This post was originally written in about 2013–it’s tough to read later in life, but has some youthful energy I felt like keeping around
There is a bell curve glued to the forefront of my mind at the moment.
I see each subsection broken out to signify the speed by which its data points adopt new technology. After an effort in googling, I discovered its proper name.
Your classic distribution of who adopts technology and how quickly.
Diffusion of Innovations is “a theory that seeks to explain how, why, and at what rate new ideas and technology spread.” Innovation is a powerful term when well-wielded. The word brings titans to mind - Copernicus, Tesla, Einstein - those names we consider larger than life. An incredible engineer I admire, Steve Todd, has utilized the term as a personal brand. Innovation is a powerful concept, inspiring the curious to keep exploring, for there is always more to learn.
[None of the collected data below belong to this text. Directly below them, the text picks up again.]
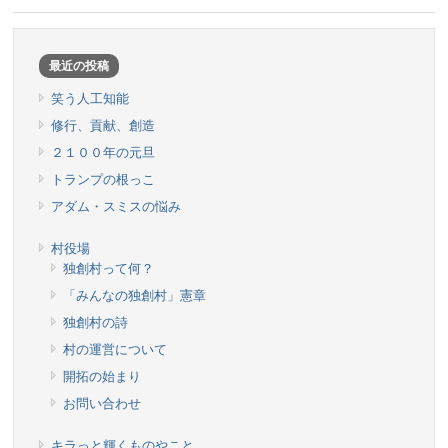
最近の投稿
笑う人工知能
修行、貢献、創造
２１００年の元旦
トランプの根っこ
アダム・スミスの悩み
村役場
独創村って何？
「みんなの独創村」憲章
独創村の詩
村の運営について
開拓の始まり
お問い合わせ
キラっと輝くものやこと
That said, the self-acknowledgment of being young and innovative has over-saturated the market. Discussions on innovation don’t have the same resonance to them. Its use rarely denotes those far ahead of the curve, but is rather used as a synonym for “a new idea.” We all have ideas, but we are not all innovators as Everett Rogers meant it in 1962.
What are we then?
Simply by definition most of us are the majority, and it is no pejorative to admit this reality out loud. Putting myself under the microscope first and foremost, there are incredibly few subject matters in which I’d be considered in the 2.5% adoption range. There are just too many of us out there tweeting, blogging, following our curiosities until we - at times to our sheer glee and at others to our terror - are the, quote/unquote, Subject Matter Experts.
Someone simply has to get there first, and they along with their 2-point-something percent of others are truly innovators in that realm of activity. The rest of us, able to gain from reading their articles and watching their tutorials, at best are following a bushwacked path.
It’s time to reflect.
A self-defined theory of operation
I want to be innovative whenever it meets the strict definition, but that leaves me a great deal of time to blog about subjects beyond that tip of the iceberg. This last week at EMC World, surrounded by brilliant peers and titans within the industry, drove me to realize what I value as a blogger and how the pieces fit together.
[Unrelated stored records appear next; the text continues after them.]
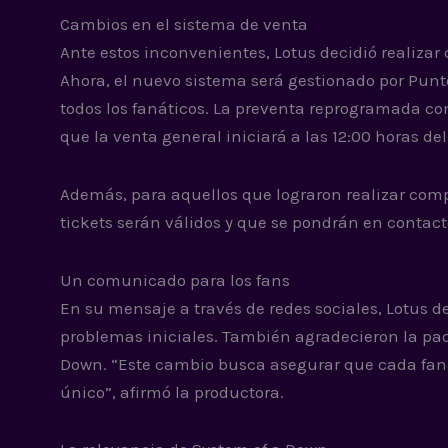
Cambios en el sistema de venta
Ante estos inconvenientes, Lotus decidió realizar
Ahora, el nuevo sistema será gestionado por Punt
todos los fanáticos. La preventa reprogramada co
que la venta general iniciará a las 12:00 horas de
Además, para aquellos que lograron realizar comp
tickets serán válidos y que se pondrán en contact
Un comunicado para los fans
En su mensaje a través de redes sociales, Lotus d
problemas iniciales. También agradecieron la pac
Down. “Este cambio busca asegurar que cada faná
único”, afirmó la productora.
The most rare situation will be where I’m ahead of the curve as a Thought Leader. The work my peer and I are doing on enterprise gamification through Badgeville integration on the EMC Community Network is where I invest that curiosity these days. Our efforts to invent a truly unique and valuable status symbol for its users is new and exciting. This energy along the lines of internal advocacy, community engagement and system architecture is a nearly unique experience one could call innovative.
Another passion of mine falls under the dream title of Evangelist. When that hat is on, I look at the lastest technology at EMC or our competitors and just run with it until I understand more than I did before I wrote the post. Evangelism needs not blind loyalty and should not be considered to be the same. A thoughtful post, just like a thoughtful person, will admit its faults while advocating its better qualities.
Both Thought Leadership and Evangelism are the starry-eyed titles I strive to be, but it wasn’t until last week that I realized what I am - what I am best at within this industry.
I am a Translator; ingesting complex technologies, digesting them, and then extracting out hidden simplicities through metaphor and analogy. As Einstein put so well, “any intelligent fool can make things bigger and more complex… It takes a touch of genius - and a lot of courage to move in the opposite direction." I may not claim either of those prerequisites, but I do love to translate the terrifying into the comprehensible. Translation is a skill needed for the Innovator as much as the Laggard, since the Innovator is rarely the one holding the budget.
Reflecting back on what the diffusion of innovations can show us, where does that leave me?
How my blogging habits overlap
The pieces of my puzzle have come together. The total experience of this blog will be a percentage of translation, evangelism and thought leadership. Any one piece on its own caters to a subsection of the total. It is only in its aggregation that I have the compelling content I wish to share.
I only began to realize where my value as a blogger derives once I concluded that more often than not I’m not an Innovator: I’m more often than not just a curious bystander, trying to catch up on a trending fascination.
We may not be just Innovators, and its just as true to say we’re not only Laggards. We’re much more than any one of these data points could comprehend.